The technical manual gave me some clues:
The keyboard clock was about 75kHz.
I wrote some keyboard code for Arduino Uno. It needs direct port reads and writes to be fast enough. I worked out pinout for the keyboard connector and made up cable to the Uno.
Initially I had no joy at all, but found a broken pin on the interconnect between the board and the I/O module used for the keyboard. This deceived me with the pinout – I had 5V and the data input reversed – lucky there was a current limiting resistor. Once fixed, the keyboard recognised when a key was hit but made no sense of the data.
The data seemed to be making it to the shift registers, but the control of the shift registers looks a bit random. There is a monostable involved. Perhaps a dead tantalum. I’ve had a few lately. Back to buzzing out circuits.
This is roughly what I found:
It’s not 100% accurate – I used a 2716 instead of the 2708 just because the symbol was already there, and I’m lazy.
The start bit triggers the monostable and, once it works its way through the registers, it disables the clock.
The monostable times out after about 250ms when it clears the shift registers which re-enables the clock. I found some glitches at the input to U50C which became pulses at the output and prematurely cleared the shift registers. I don’t know why the little filter is there, but it gives an opportunity for noise as much as it removes it. I halved the resistance and the problem went away.
The ROM is small but quite large for character mapping – 1024 possible inputs and 256 possible outputs. When the clock stops, 16 bits are captured in the shift registers. The first one is the start bit. The next 10 feed the EPROM. The last 5 may not be used at all, but could be used eg for a hard reset.

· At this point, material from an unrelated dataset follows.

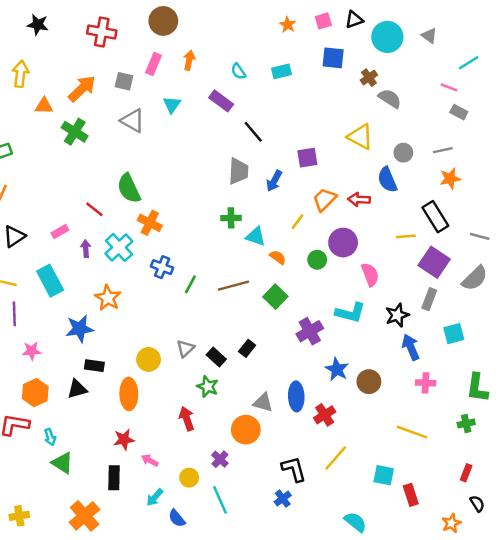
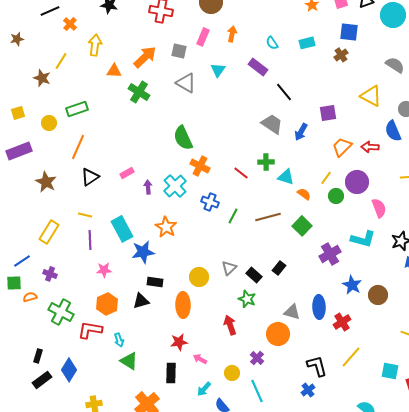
brown cross: (369, 78) -> (341, 55), moved
gray trapezoid: (238, 171) -> (272, 124), turned -60
red line: (94, 209) -> (241, 173), moved
yellow line: (297, 222) -> (326, 178), moved
cyan rectangle: (50, 281) -> (122, 229), moved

The manual suggests the scan codes are converted to ASCII. I needed to feed in the unknown scan codes. Being a 2708 i could not read the EPROM with my programmers (i can now). I had to catch up with Andrew P at the ARC to borrow his EPROM reader.
I was impatient though so I attempted to work it out.
There are a lot of codes to enter, and the system doesn’t respond to many of them. Often, it gives the same response to several codes. Sometimes the response is one-way and requires a power cycle. The manuals give some clues but not enough.
Curiously there is a monitor command that goes into a terminal mode where everything goes out the serial port. I had already discovered that depending on when I entered this character I sometimes got a “t” or the screen cleared and machine hung – this is the terminal mode!
I connected an oscilloscope and used its RS232 decoder to check the ascii characters. The port requires a null modem to transmit. It worked fine.
This was a much better way of seeing what was generated for each code, but there were still several codes generating the same ascii characters or the same ascii characters with the eighth bit set.
I used the first code that created a character to make a map which I added to the Arduino code. It’s kludgy to use the Arduino serial monitor, but it seemed to check out ok. It was good enough to try to boot the machine.